Exercise instructions ::
Could you write out the records below exactly as they appear, leaving out any pictures?

********************

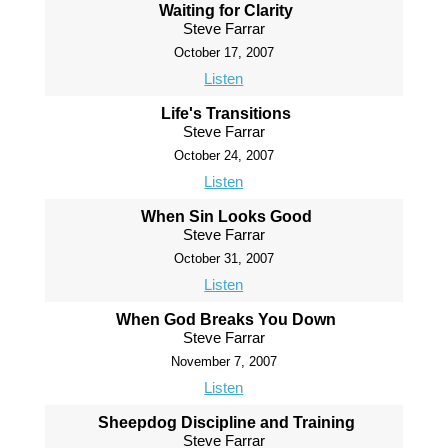
Waiting for Clarity
Steve Farrar
October 17, 2007
Listen
Life's Transitions
Steve Farrar
October 24, 2007
Listen
When Sin Looks Good
Steve Farrar
October 31, 2007
Listen
When God Breaks You Down
Steve Farrar
November 7, 2007
Listen
Sheepdog Discipline and Training
Steve Farrar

********************

Answer box ::
Waiting for Clarity
Steve Farrar
October 17, 2007
Listen
Life's Transitions
Steve Farrar
October 24, 2007
Listen
When Sin Looks Good
Steve Farrar
October 31, 2007
Listen
When God Breaks You Down
Steve Farrar
November 7, 2007
Listen
Sheepdog Discipline and Training
Steve Farrar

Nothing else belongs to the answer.